“He said he was doing this on his own responsibility and was going to sell the news to a paper later,” explained Beatrice. “He thinks he is going to make some startling discovery.”
“I believe,” asserted Nancy wagging her head sagely, “that when he was young and his character was forming, his mother let him read too many detective stories and they didn’t agree with him. He thinks he is Sherlock Holmes and Craig Kennedy and all the others rolled into one. That is what is the matter with him.”
“You take a charitable view, Nancy,” returned her aunt, “and I rather think your diagnosis is right. But insistent, foolish people of his kind can often do a great deal of harm without intending it.”
Beatrice returned finally to the impatient Buck and rode down the path toward the gate. It was her intention to explore some of the upper trails of the mountainside to-day, for she had no desire to ride in the direction of the village. Once only had she been forced to go to town and she had felt very uneasy under the sullen unfriendly stares of the idle foreigners lounging about the doorways or sitting in rows at the edge of the board sidewalks.
She was to be delayed once more, however, by another visitor, one even more unwelcome than the first. She had dismounted to give a final jerk to the cinch of the girth and was about to swing into the saddle again to ride through the gate when she saw Thorvik come striding across the lowered bars. His face was red with the heat of his steep climb and the veins stood out on his forehead below his bristling tow-colored hair. Such a face she had never seen before, distorted with anger and flushed with evil hate. He pulled a letter from his pocket as he came near and held it up. Thinking that it was for her she stretched out her hand to take it, but he snatched it back beyond her reach.
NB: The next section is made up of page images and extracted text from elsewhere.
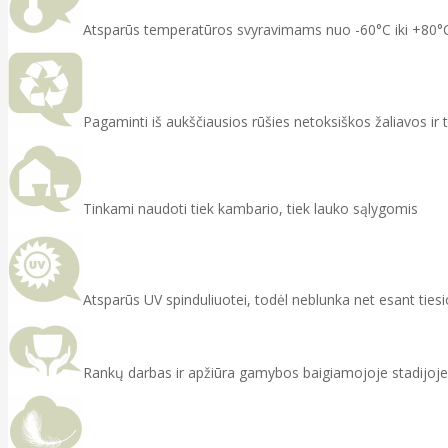
Atsparūs temperatūros svyravimams nuo -60°C iki +80°
Pagaminti iš aukščiausios rūšies netoksiškos žaliavos ir
Tinkami naudoti tiek kambario, tiek lauko sąlygomis
Atsparūs UV spinduliuotei, todėl neblunka net esant ties
Rankų darbas ir apžiūra gamybos baigiamojoje stadijoje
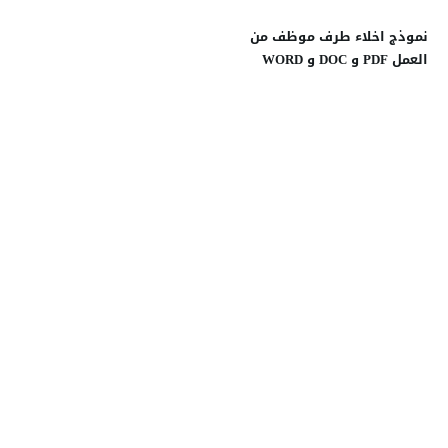
نموذج اخلاء طرف موظف من
العمل PDF و DOC و WORD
“You are to look, not to have it,” he said in a voice thick with rage.
She saw it was addressed in a plain, schoolboy hand to “Mrs. Christina Jensen, Ely, Montana.”
“Why,” she cried, “it must be from——”
“From that Olaf,” snarled Thorvik, “and why should he be writing, if not because he has had an answer to his letter of long ago. I told her there should be no answer. Who wrote for her?”
“I did,” returned Beatrice steadily, although her hot temper was beginning to rise within her.